The Situation: The Member States of the EU have unanimously agreed on a proposed directive establishing new and far-reaching tax reporting obligations for "intermediaries" and taxpayers.
The Result: The proposal lays down rules for mandatory disclosure of potentially aggressive tax planning schemes with a cross-border element ("arrangements").
Looking Ahead: The directive must be implemented by the EU Member States by 2020 and may have a retroactive effect on transactions that occur in the second half of 2018.
On March 13, 2018, the Council of the European Union reached a political agreement on a proposed directive that establishes new and far-reaching tax reporting obligations for intermediaries and taxpayers. The proposal aims at providing tax authorities with specific information to identify new risks of tax avoidance and take measures against harmful arrangements. To this end, national tax authorities shall automatically exchange such information with tax authorities of other EU Member States.

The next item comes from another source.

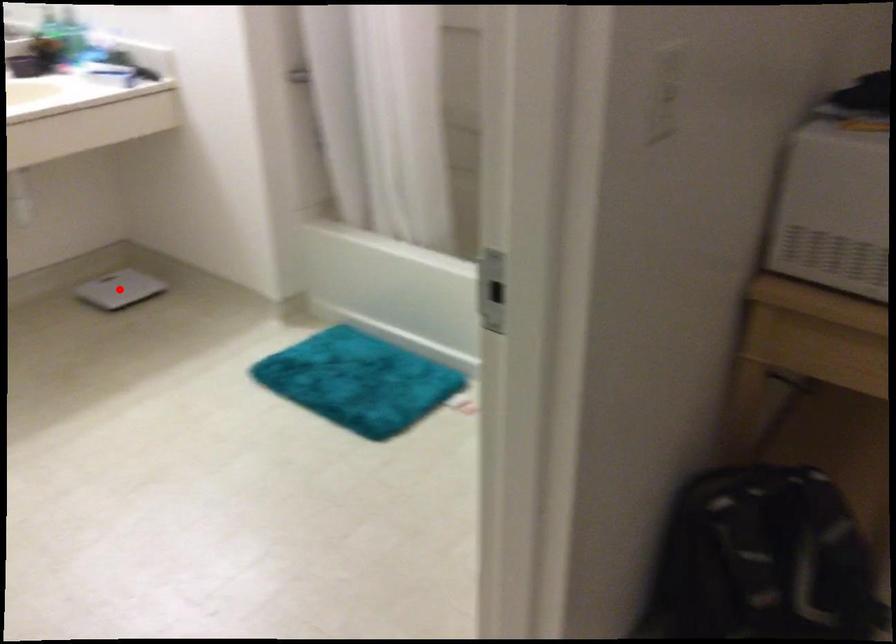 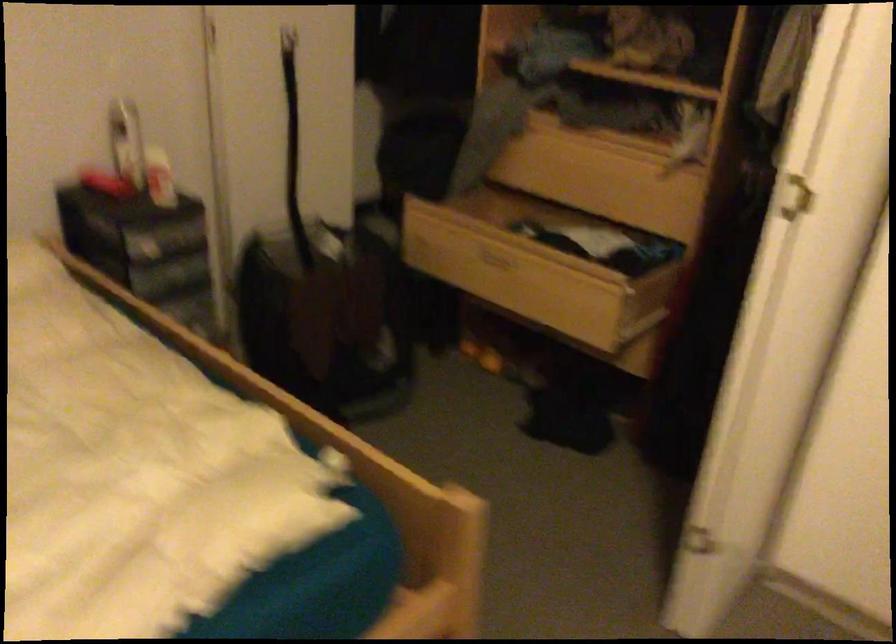 Question: I am providing you with two images of the same scene from different viewpoints. A red point is marked on the first image. At the location where the point appears in image 1, is it still visible in image 2?

Choices:
 (A) Yes
 (B) No

Answer: (B)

Reflecting elements of the OECD's Base Erosion and Profit Shifting (BEPS) project, the proposal lays down rules for mandatory disclosure of potentially aggressive tax planning schemes with a cross-border element ("arrangements") by an "intermediary." Such an intermediary is anyone who is involved in designing, marketing, organizing, making available for implementation, or managing the implementation of a reportable cross-border arrangement, including those who are "reasonably expected to know" of such arrangements (e.g., banks, tax consultants, or lawyers).
In case the disclosure obligation would not be enforceable upon an intermediary due to a legal professional privilege, the intermediary shall be entitled to waive its reporting obligation and then will be required to notify, without delay, any other intermediary or, if there is no such intermediary, the relevant taxpayer of their disclosure obligations. Also, where there is no intermediary because, for instance, the taxpayer designs and implements a scheme in-house, the taxpayer must disclose the arrangement.
Reportable cross-border arrangements are cross-border arrangements that contain at least one of the generic or specific hallmarks set out in an annex to the proposed directive, including certain transfers of hard-to-value intangibles and arrangements involving tax deductible payments to associated enterprises that are resident in tax havens or that benefit from a preferential regime. Other hallmarks include the entitlement to receive a fee that is set by reference to the amount of the tax advantage resulting from the arrangement and the conversion of income into capital, gifts, or categories of income that are more favorably taxed. Certain of these hallmarks will only give rise to reporting obligations if at least one of the main benefits that, having regard to all relevant facts and circumstances, a person may reasonably expect to derive from an arrangement is the obtaining of a tax advantage ("main benefit test").
Member States will be obliged to impose penalties on intermediaries that do not comply with the transparency measures...
Arrangements shall be reported to the national tax authorities within 30 days from the day after the arrangement is made available or ready for implementation or, if earlier, the day in which the first step in the implementation of the arrangement took place.
Member States will be obliged to impose penalties on intermediaries that do not comply with the transparency measures and will be required to automatically exchange the information they receive through a centralized database.
The directive is expected to enter into force in the summer of 2018 and must be implemented by the EU Member States by December 31, 2019. Moreover, by August 31, 2020, intermediaries and taxpayers must disclose reportable arrangements the first steps of which are being implemented after the entry into force of the directive, which may be as soon as the summer of 2018.
THREE KEY TAKEAWAYS
1. The EU proposal is designed to provide tax authorities with specific information for identifying new risks of tax avoidance and take measures against harmful arrangements.
2. The proposal sets rules for mandatory disclosure of potentially aggressive tax planning schemes with a cross-border element ("arrangements") by an "intermediary."
3. National tax authorities will automatically exchange information with tax authorities of other EU Member States.